Files

Dagster Documentation

Overview

This document covers Dagster installation, deployment, and debugging in the buun-stack environment.

Installation

Prerequisites

  • Kubernetes cluster with buun-stack components
  • PostgreSQL database cluster
  • MinIO object storage (optional, for MinIO-based storage)
  • External Secrets Operator (optional, for Vault integration)
  • Keycloak (for authentication)

Installation Steps

  1. Setup Environment Secrets (if needed):

    • See Environment Variables Setup section below for configuration options
    • Create ExternalSecret or Secret before installation if you want environment variables available immediately
  2. Install Dagster:

    # Interactive installation with configuration prompts
    just dagster::install
    
  3. Access Dagster Web UI:

    • Navigate to your Dagster instance (e.g., https://dagster.yourdomain.com)
    • Login with your Keycloak credentials

Uninstalling

# Remove Dagster (keeps database by default)
just dagster::uninstall false

# Remove Dagster and delete database
just dagster::uninstall true

Project Deployment

Overview

Dagster's official Helm chart only supports adding projects during installation. To work around this limitation, just dagster::deploy-project was implemented to dynamically add projects to a running Dagster instance.

This solution:

  • Copies project files to a shared PVC (ReadWriteMany with Longhorn, or ReadWriteOnce fallback)
  • Updates the workspace ConfigMap to register the new project
  • Restarts Dagster components to load the updated workspace

Deploy Projects to Shared PVC

1. Prepare Project Directory

Requirements:

  • Project must have a definitions.py file (typically in src/<project_name>/definitions.py)

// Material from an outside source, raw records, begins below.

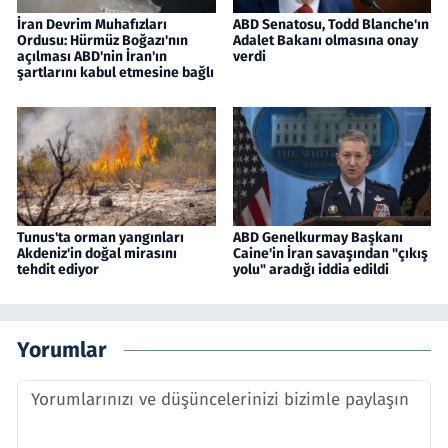
İran Devrim Muhafızları
ABD Senatosu, Todd Blanche'ın
Ordusu: Hürmüz Boğazı'nın
Adalet Bakanı olmasına onay
açılması ABD'nin İran'ın
verdi
şartlarını kabul etmesine bağlı
Tunus'ta orman yangınları
ABD Genelkurmay Başkanı
Akdeniz'in doğal mirasını
Caine'in İran savaşından "çıkış
tehdit ediyor
yolu" aradığı iddia edildi
Yorumlar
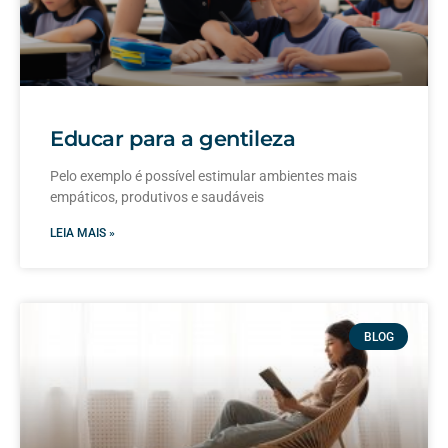
Educar para a gentileza
Pelo exemplo é possível estimular ambientes mais
empáticos, produtivos e saudáveis
LEIA MAIS »
BLOG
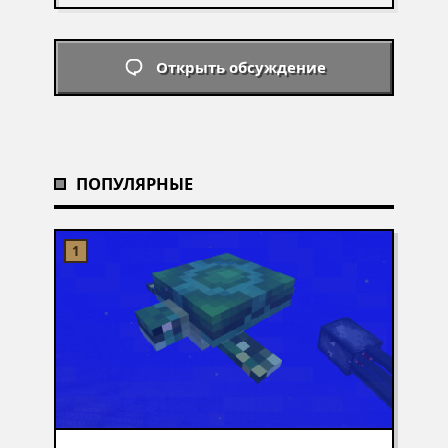
Открыть обсуждение
ПОПУЛЯРНЫЕ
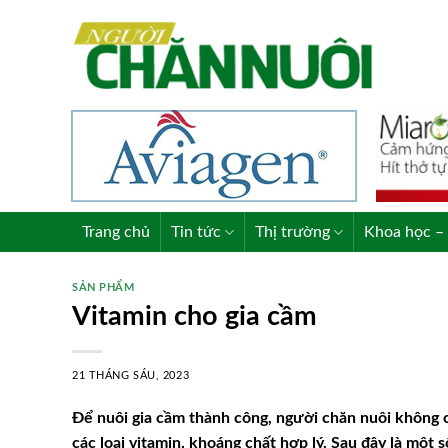
Skip
to
content
Trang chủ
Tin tức
Thị trường
Khoa học – 
SẢN PHẨM
Vitamin cho gia cầm
21 THÁNG SÁU, 2023
Để nuôi gia cầm thành công, người chăn nuôi không c
các loại vitamin, khoáng chất hợp lý. Sau đây là một 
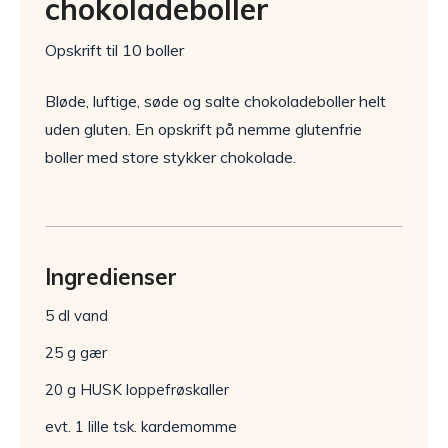
chokoladeboller
Opskrift til 10 boller
Bløde, luftige, søde og salte chokoladeboller helt
uden gluten. En opskrift på nemme glutenfrie
boller med store stykker chokolade.
Ingredienser
5 dl vand
25 g gær
20 g HUSK loppefrøskaller
evt. 1 lille tsk. kardemomme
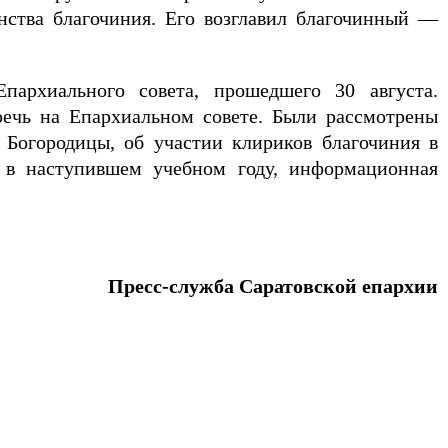
нства благочиния. Его возглавил благочинный —
пархиального совета, прошедшего 30 августа.
ечь на Епархиальном совете. Были рассмотрены
Богородицы, об участии клириков благочиния в
 в наступившем учебном году, информационная
Пресс-служба Саратовской епархии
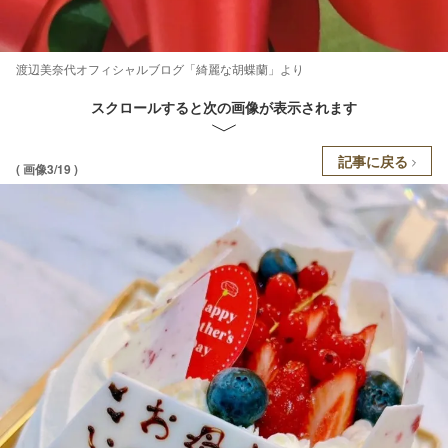
渡辺美奈代オフィシャルブログ「綺麗な胡蝶蘭」より
スクロールすると次の画像が表示されます
記事に戻る
( 画像3/19 )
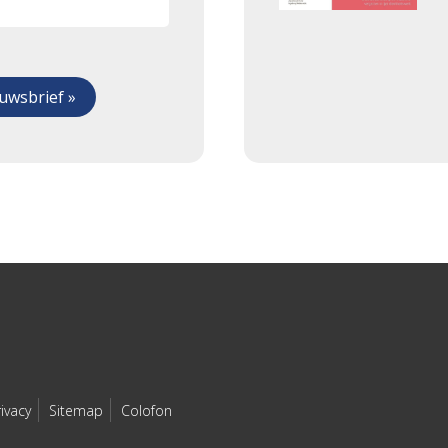
rivacy
Sitemap
Colofon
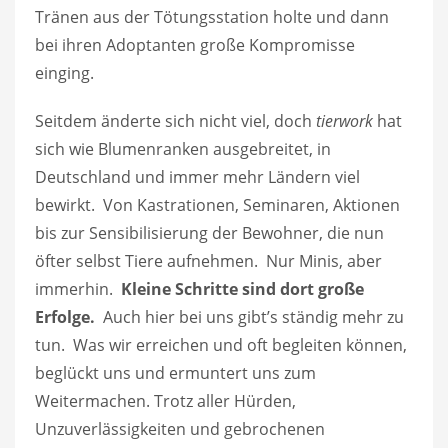
Tränen aus der Tötungsstation holte und dann
bei ihren Adoptanten große Kompromisse
einging.
Seitdem änderte sich nicht viel, doch
tierwork
hat
sich wie Blumenranken ausgebreitet, in
Deutschland und immer mehr Ländern viel
bewirkt. Von Kastrationen, Seminaren, Aktionen
bis zur Sensibilisierung der Bewohner, die nun
öfter selbst Tiere aufnehmen. Nur Minis, aber
immerhin.
Kleine Schritte sind dort große
Erfolge.
Auch hier bei uns gibt’s ständig mehr zu
tun. Was wir erreichen und oft begleiten können,
beglückt uns und ermuntert uns zum
Weitermachen. Trotz aller Hürden,
Unzuverlässigkeiten und gebrochenen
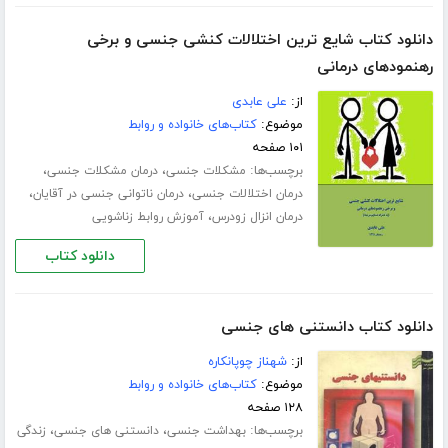
دانلود کتاب شایع ترین اختلالات کنشی جنسی و برخی
رهنمودهای درمانی
از:
علی عابدی
موضوع:
کتاب‌های خانواده و روابط
۱۰۱ صفحه
برچسب‌ها:
،
،
مشکلات جنسی
درمان مشکلات جنسی
،
،
درمان اختلالات جنسی
درمان ناتوانی جنسی در آقایان
،
درمان انزال زودرس
آموزش روابط زناشویی
دانلود کتاب
دانلود کتاب دانستنی های جنسی
از:
شهناز چوپانکاره
موضوع:
کتاب‌های خانواده و روابط
۱۲۸ صفحه
برچسب‌ها:
،
،
بهداشت جنسی
دانستنی های جنسی
زندگی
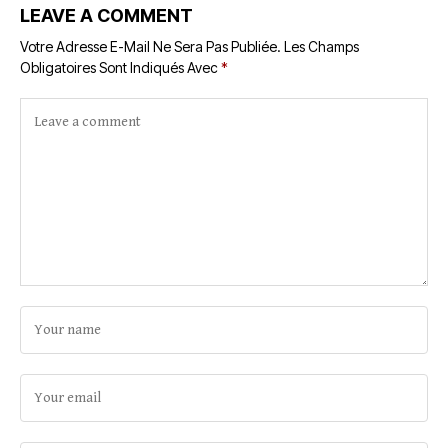
inédite
LEAVE A COMMENT
Votre Adresse E-Mail Ne Sera Pas Publiée.
Les Champs
Obligatoires Sont Indiqués Avec
*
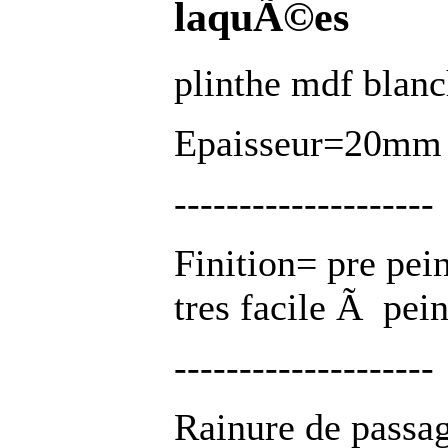
laquÃ©es
plinthe mdf blan
Epaisseur=20mm 
--------------------
Finition= pre pe
tres facile Ã pein
--------------------
Rainure de passa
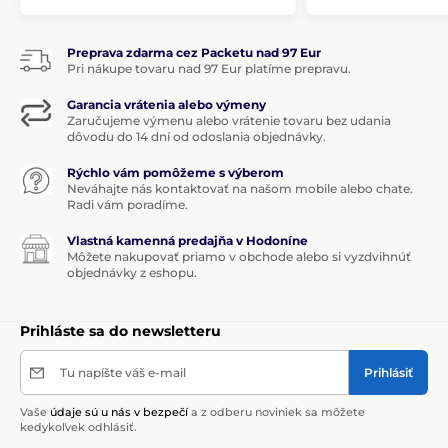
Preprava zdarma cez Packetu nad 97 Eur
Pri nákupe tovaru nad 97 Eur platíme prepravu.
Garancia vrátenia alebo výmeny
Zaručujeme výmenu alebo vrátenie tovaru bez udania
dôvodu do 14 dní od odoslania objednávky.
Rýchlo vám pomôžeme s výberom
Neváhajte nás kontaktovať na našom mobile alebo chate.
Radi vám poradíme.
Vlastná kamenná predajňa v Hodoníne
Môžete nakupovať priamo v obchode alebo si vyzdvihnúť
objednávky z eshopu.
Prihláste sa do newsletteru
Tu napíšte váš e-mail
Prihlásiť
Vaše
údaje sú u nás v bezpečí
a z odberu noviniek sa môžete
kedykoľvek odhlásiť.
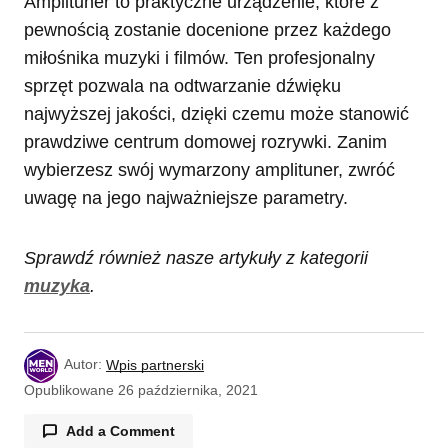
Amplituner to praktyczne urządzenie, które z
pewnością zostanie docenione przez każdego
miłośnika muzyki i filmów. Ten profesjonalny
sprzęt pozwala na odtwarzanie dźwięku
najwyższej jakości, dzięki czemu może stanowić
prawdziwe centrum domowej rozrywki. Zanim
wybierzesz swój wymarzony amplituner, zwróć
uwagę na jego najważniejsze parametry.
Sprawdź również nasze artykuły z kategorii
muzyka
.
Autor:
Wpis partnerski
Opublikowane
26 października, 2021
Add a Comment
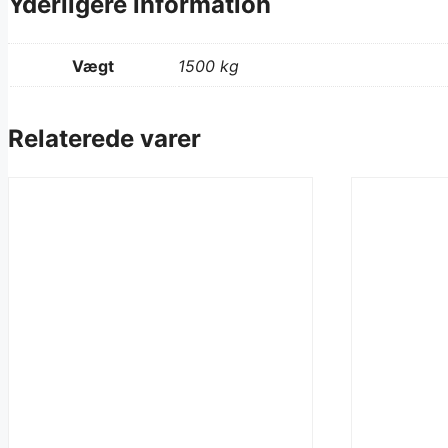
Yderligere information
Vægt
1500 kg
Relaterede varer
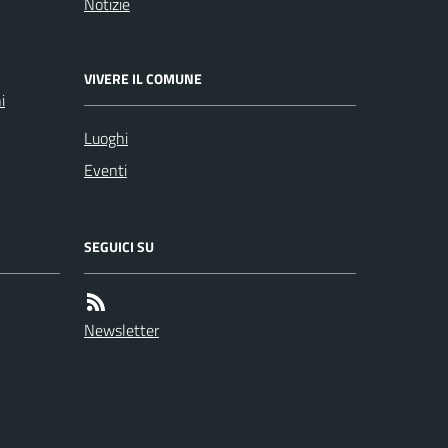
Notizie
VIVERE IL COMUNE
i
Luoghi
Eventi
SEGUICI SU
Newsletter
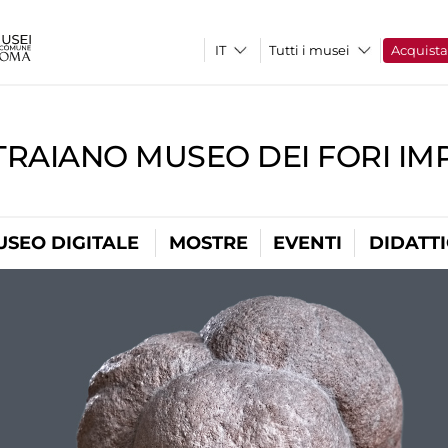
Tutti i musei
Acquist
TRAIANO MUSEO DEI FORI IM
USEO DIGITALE
MOSTRE
EVENTI
DIDATT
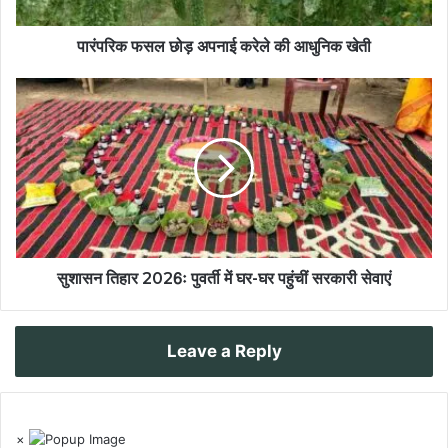
पारंपरिक फसल छोड़ अपनाई करेले की आधुनिक खेती
सुशासन तिहार 2026ः पुवर्ती में घर-घर पहुंचीं सरकारी सेवाएं
Leave a Reply
×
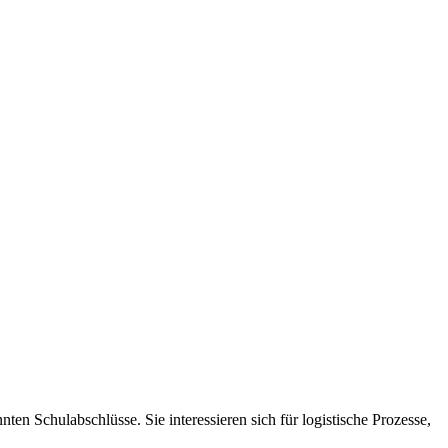
en Schulabschlüsse. Sie interessieren sich für logistische Prozesse,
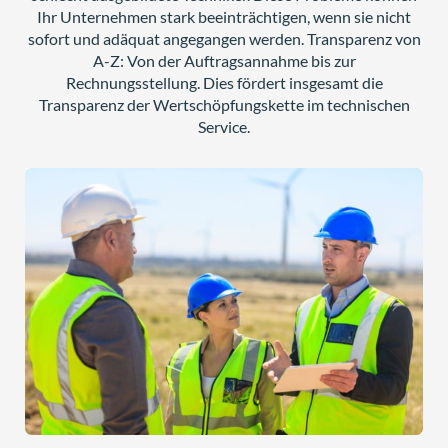
Ihr Unternehmen stark beeinträchtigen, wenn sie nicht
sofort und adäquat angegangen werden. Transparenz von
A-Z: Von der Auftragsannahme bis zur
Rechnungsstellung. Dies fördert insgesamt die
Transparenz der Wertschöpfungskette im technischen
Service.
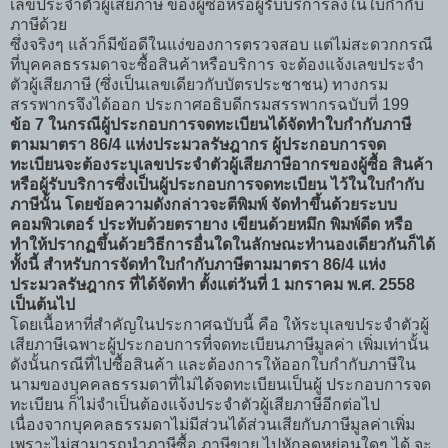
เลขประจำตัวผู้เสียภาษี ของผู้ซื้อหรือผู้รับบริการลงในใบกำกับ
ภาษีด้วย
ซึ่งจริงๆ แล้วก็มีข้อดีในแง่ของการตรวจสอบ แต่ไม่สะดวกกรณี
ที่บุคคลธรรมดาจะซื้อสินค้าหรือบริการ จะต้องแจ้งเลขประจำ
ตัวผู้เสียภาษี (ซึ่งเป็นเลขเดียวกับบัตรประชาชน) ทางกรม
สรรพากรจึงได้ออก ประกาศอธิบดีกรมสรรพากรฉบับที่ 199
ข้อ 7 ในกรณีผู้ประกอบการจดทะเบียนได้จัดทำใบกำกับภาษี
ตามมาตรา 86/4 แห่งประมวลรัษฎากร ผู้ประกอบการจด
ทะเบียนจะต้องระบุเลขประจำตัวผู้เสียภาษีอากรของผู้ซื้อ สินค้า
หรือผู้รับบริการซึ่งเป็นผู้ประกอบการจดทะเบียน ไว้ในใบกำกับ
ภาษีนั้น โดยข้อความดังกล่าวจะตีพิมพ์ จัดทำขึ้นด้วยระบบ
คอมพิวเตอร์ ประทับด้วยตรายาง เขียนด้วยหมึก พิมพ์ดีด หรือ
ทำให้ปรากฏขึ้นด้วยวิธีการอื่นใดในลักษณะทำนองเดียวกันก็ได้
ทั้งนี้ สำหรับการจัดทำใบกำกับภาษีตามมาตรา 86/4 แห่ง
ประมวลรัษฎากร ที่ได้จัดทำ ตั้งแต่วันที่ 1 มกราคม พ.ศ. 2558
เป็นต้นไป
โดยเนื้อหาที่สำคัญในประกาศฉบับนี้ คือ ให้ระบุเลขประจำตัวผู้
เสียภาษีเฉพาะผู้ประกอบการที่จดทะเบียนภาษีมูลค่า เพิ่มเท่านั้น
ดังนั้นกรณีที่ไปซื้อสินค้า และต้องการให้ออกใบกำกับภาษีใน
นามของบุคคลธรรมดาที่ไม่ได้จดทะเบียนเป็นผู้ ประกอบการจด
ทะเบียน ก็ไม่จำเป็นต้องแจ้งประจำตัวผู้เสียภาษีอีกต่อไป
เนื่องจากบุคคลธรรมดาไม่มีส่วนได้ส่วนเสียกับภาษีมูลค่าเพิ่ม
เพราะไม่สามารถนำภาษีซื้อ ภาษีขาย ไปหักลดหย่อนใดๆ ได้ จะ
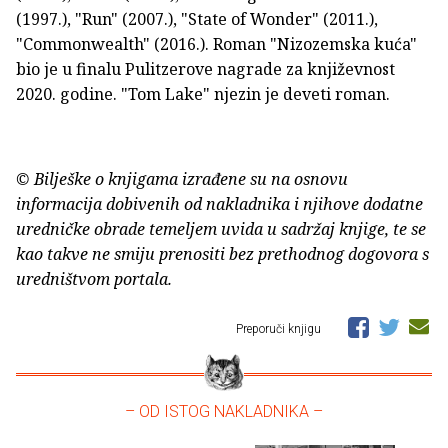
(1997.), "Run" (2007.), "State of Wonder" (2011.),
"Commonwealth" (2016.). Roman "Nizozemska kuća"
bio je u finalu Pulitzerove nagrade za književnost
2020. godine. "Tom Lake" njezin je deveti roman.
© Bilješke o knjigama izrađene su na osnovu
informacija dobivenih od nakladnika i njihove dodatne
uredničke obrade temeljem uvida u sadržaj knjige, te se
kao takve ne smiju prenositi bez prethodnog dogovora s
uredništvom portala.
Preporuči knjigu
– OD ISTOG NAKLADNIKA –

  • Project directory name must use underscores, not hyphens (e.g., my_project, not my-project)

  • Project should follow standard Python package structure:

    my_project/
    ├── pyproject.toml          # Optional: for dependencies
    ├── requirements.txt        # Optional: for dependencies
    └── src/
        └── my_project/
            ├── __init__.py
            ├── definitions.py  # Required: Dagster definitions entry point
            └── defs/
                └── assets/
                    └── my_assets.py
    

2. Deploy Project

# Deploy a local project directory
just dagster::deploy-project /path/to/your/project

# Interactive deployment (will prompt for project path)
just dagster::deploy-project

What happens during deployment:

  1. File Copy: Project files are copied to /opt/dagster/user-code/<project_name>/ in the shared PVC

    • Excludes: .venv, __pycache__, .git, and other build artifacts
    • Uses tar with --no-xattrs to avoid macOS extended attributes issues
  2. Workspace Update: The dagster-workspace-yaml ConfigMap is updated to include:

    load_from:
      - python_module:
          module_name: <project_name>.definitions
          working_directory: /opt/dagster/user-code/<project_name>/src  # or project root if no src/
    
  3. Automatic Reload: Dagster automatically detects the workspace.yaml changes and reloads within ~1 minute

    • No manual restart required
    • The new project will appear in the Deployment tab once loaded

3. Verify Deployment

  • Access Dagster Web UI
  • Navigate to "Deployment" tab to see registered code locations
  • Wait ~1 minute for automatic workspace reload
  • Click "Reload all" in the UI to refresh the view if needed
  • Check the Asset Catalog for your assets

Remove Projects

# Remove a deployed project
just dagster::remove-project project_name

# Interactive removal (will prompt for project name)
just dagster::remove-project

What happens during removal:

  1. Files are deleted from the shared PVC
  2. The project module is removed from workspace.yaml
  3. Dagster automatically detects the change and reloads within ~1 minute

Manual Workspace Reload

If automatic reload doesn't work or you need immediate reload:

just dagster::reload-workspace

This command restarts both dagster-webserver and dagster-daemon to force an immediate workspace reload.

Storage Configuration

Local PVC Storage (Default)

Uses Kubernetes PersistentVolumeClaims for storage:

  • dagster-storage-pvc: Main Dagster storage (ReadWriteOnce)
  • dagster-user-code-pvc: Shared user code storage (ReadWriteMany with Longhorn)

MinIO Storage (Optional)

When MinIO is available, Dagster can use S3-compatible storage:

  • dagster-data: Data files bucket
  • dagster-logs: Compute logs bucket

The storage type is selected during installation via interactive prompt.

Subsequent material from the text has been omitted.